Function2 = Class(WebMethod)
   pHeaderParam: String;         ['WSPublished=true','WSFieldKind=in/out','WSHeader=true'];
   Procedure Execute; Override;
End; ['WSPublished=true'];
 
Function3 = Class(WebMethod)
   StrLst : List of String;         ['WSPublished=true','WSFieldKind=in/out','WSHeader=false'];
   Procedure Execute; Override;
End; ['WSPublished=true'];
 
TStr = Class(TSerializable)
   S : String;
   Constructor Create(a : String);
End;
 
Function4 = Class(WebMethod)
   StrLst : List of TStr;         ['WSPublished=true','WSFieldKind=in/out','WSHeader=false'];
   Procedure Execute; Override;
End; ['WSPublished=true'];

Metadata Tags for Coding Web Methods

When you are creating a Web Method in code, without the benefit of the Visual editor for Web Methods, which lets you specify all parameters, their types and behaviors, you need to enter that information directly in your code.

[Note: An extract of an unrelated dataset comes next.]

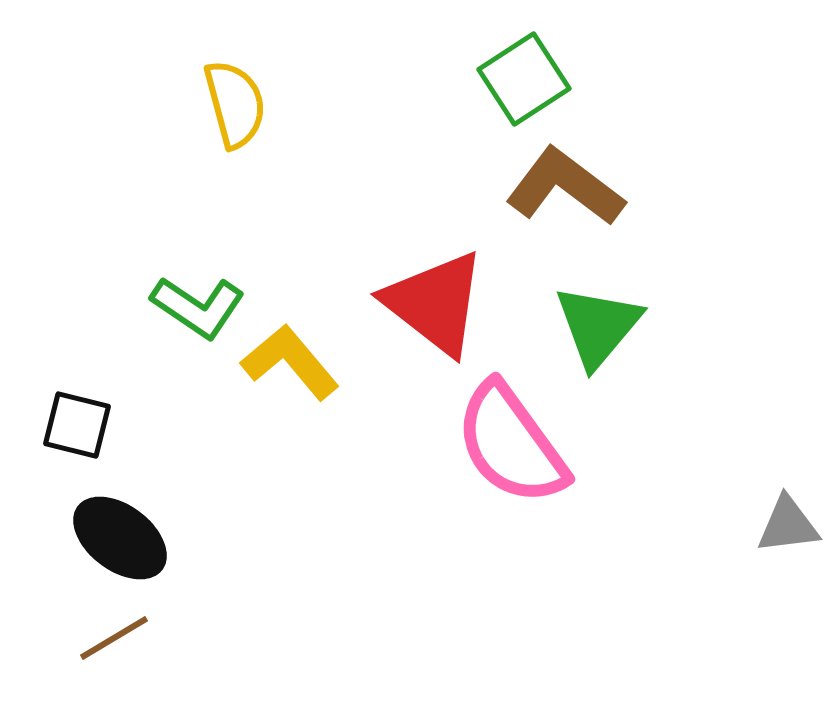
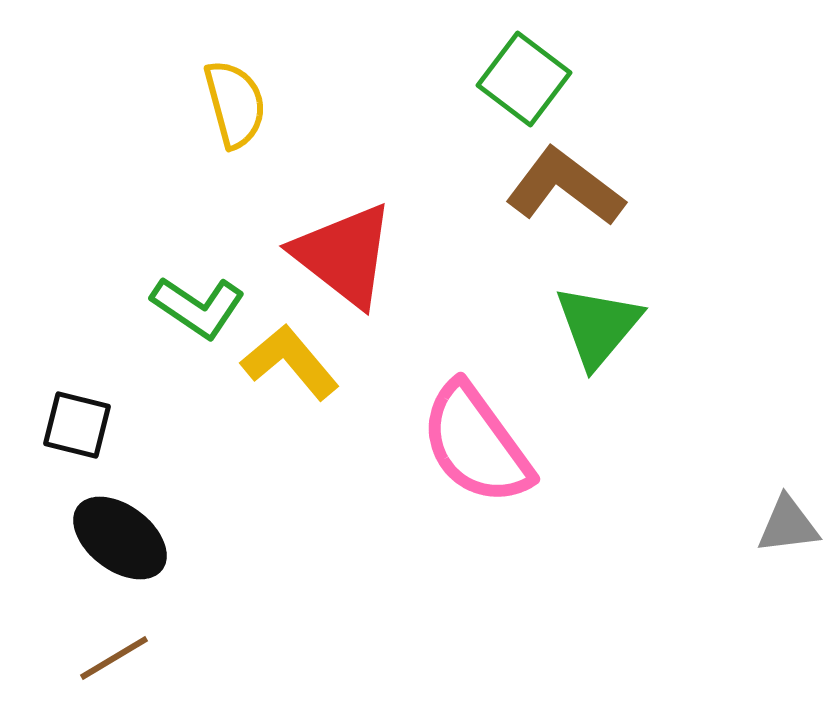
green square: rotated 20 degrees counterclockwise
red triangle: moved 91 px left, 48 px up
pink semicircle: moved 35 px left
brown line: moved 20 px down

There are two ways to apply tags: to the class and to specific member of the class. The only tag you need to apply to the class as whole is the WSPublished tag which must be set to True for the class to be included in the .WSDL file of the project that is being created, as previously shown and as can be seen in the listing immediately above.

There are several tags that can be applied to each member variable of a Web Method class, some of which are mandatory for variables which will function as parameters. Each variable that will function as a parameter must have the WSPublished and WSFieldKind tags associated with them. Again, the WSPublished tag must be set to True and the WSFieldKind tag must be set to one of three possible values: in, out, in/out.

In addition to these two tags you can add a third tag: WSHeader. If WSHeader is set to True the associated parameter will be added to the Web Method call's header. By default, if WSHeader is not informed in a parameter's associated metadata tags it is assumed to be False.

Below is an example of what the metadata tags that should be associated to any member variable of a Web Method class that will function as a parameter for the Web Method.

['WSPublished=true','WSFieldKind=in/out','WSHeader=false'];

Wrapping it up

As we have just seen, WebMethods can be used to provide simple functionality which takes processing from the browser to the server or they can be used to lookup information from a database, returning such information to Forms in the browser side of the application. These are, however, just a few possibilities. WebMethods are a very interesting construct within Morfik tools and can be used for very different purposes.

By creating WebMethods you can make available, to 3rd parties, certain functionalities of your online system or create services which will be centrally available for use by several different applications.